Southern Hills Counseling Center
- Founded: 1968
- Region served: Dubois, Perry, Spencer, Orange, and Crawford Counties in Southwestern Indiana, United States
- Services: Mental health and substance abuse treatment
- Website: www.southernhills.org

= Southern Hills Counseling Center =

Southern Hills Counseling Center, Inc. is a not-for-profit community mental health center specializing on mental health and substance abuse treatment.

==History==
Southern Hills Counseling Center was established and incorporated in 1968 with its home office located in Dubois County, Indiana. It also has offices in Perry, Spencer, Orange, and Crawford Counties in Southwestern Indiana. The center is governed by an 11-member volunteer Board of Directors.
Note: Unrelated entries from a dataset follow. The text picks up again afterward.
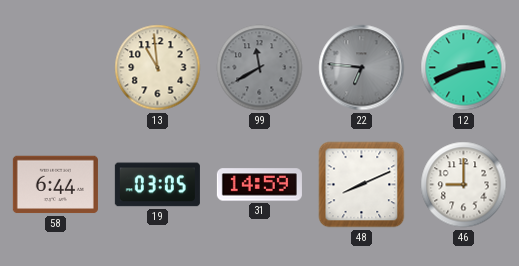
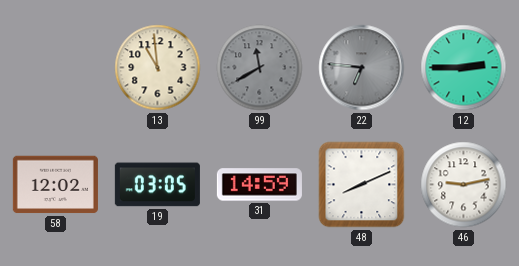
12: 2:41 -> 2:45
58: 6:44 -> 12:02
46: 9:00 -> 9:13
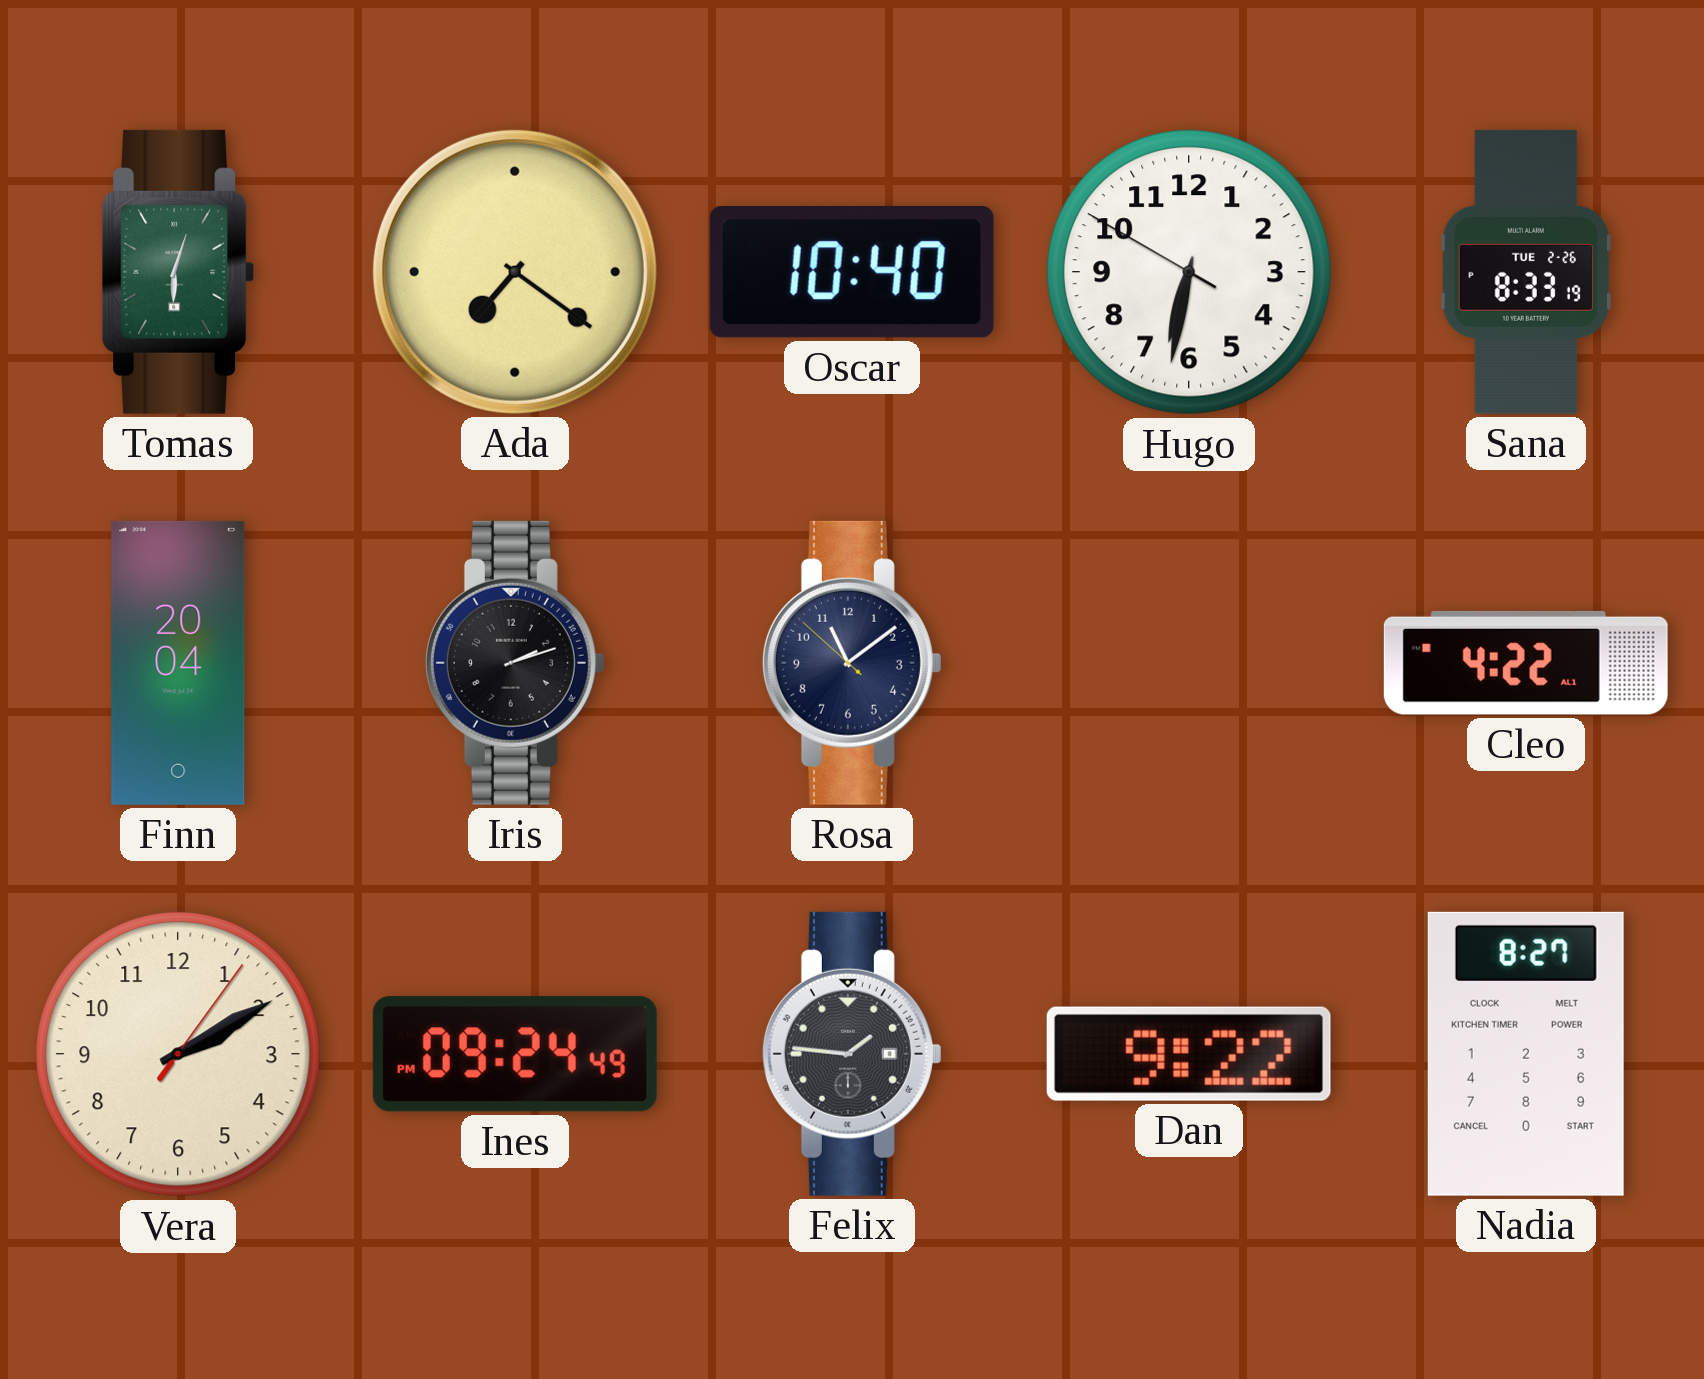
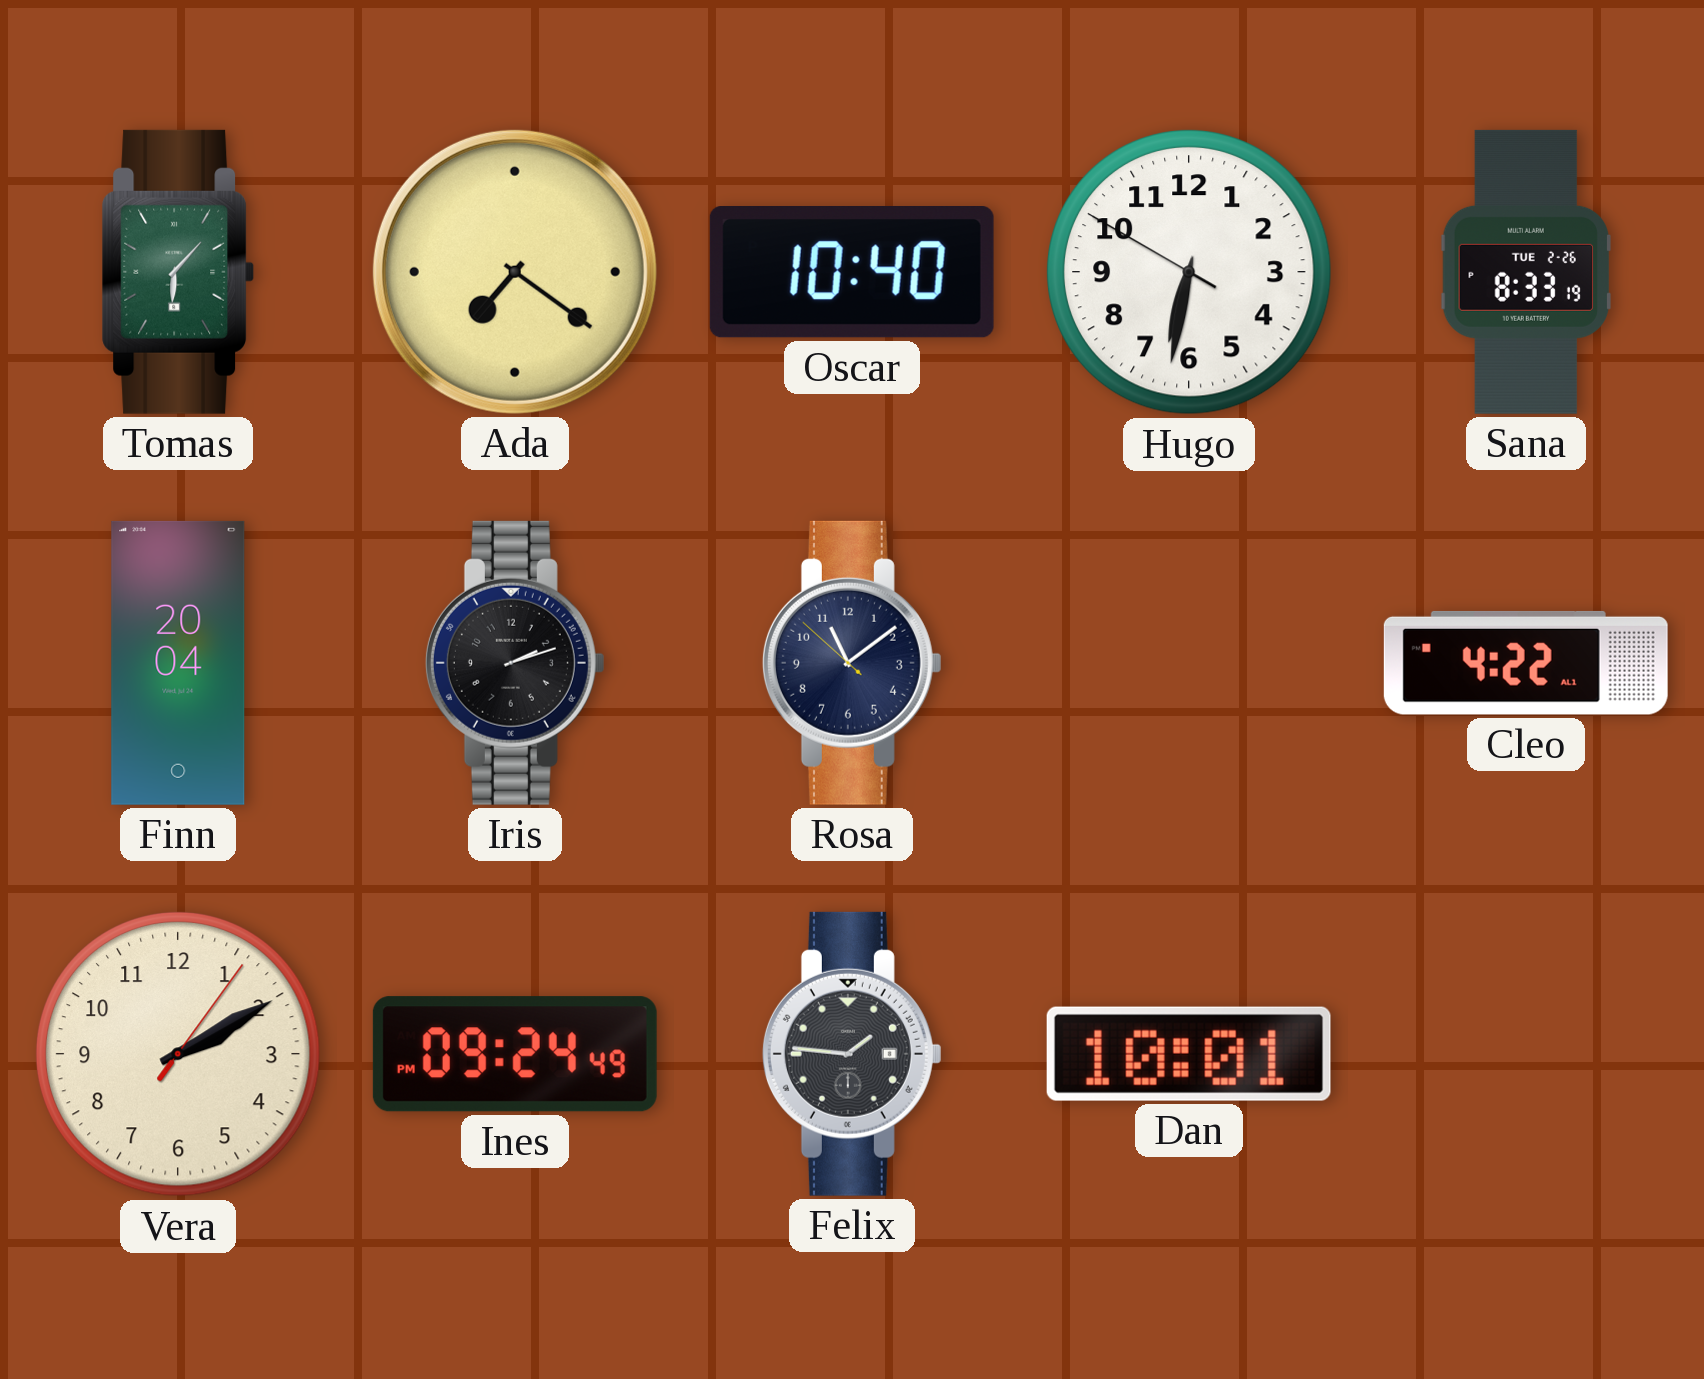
Tomas: 6:03 -> 6:07
Dan: 9:22 -> 10:01
Nadia: 8:27 -> none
The center has over 150 full and part-time staff members at its four residential facilities and five county offices across Indiana. The center is CARF accredited since 1997. It received the most recent three years of accreditation in April 2015.

==Services==
Southern Hills Counseling Center provides mental health therapy, and case management services to children, adolescents, adults, couples, and families. The center also provides Employee Assistance Programs (EAP) to local employers, residential services to adults with long-term and persistent mental illness, and inpatient services in conjunction with Memorial Hospital, Indiana.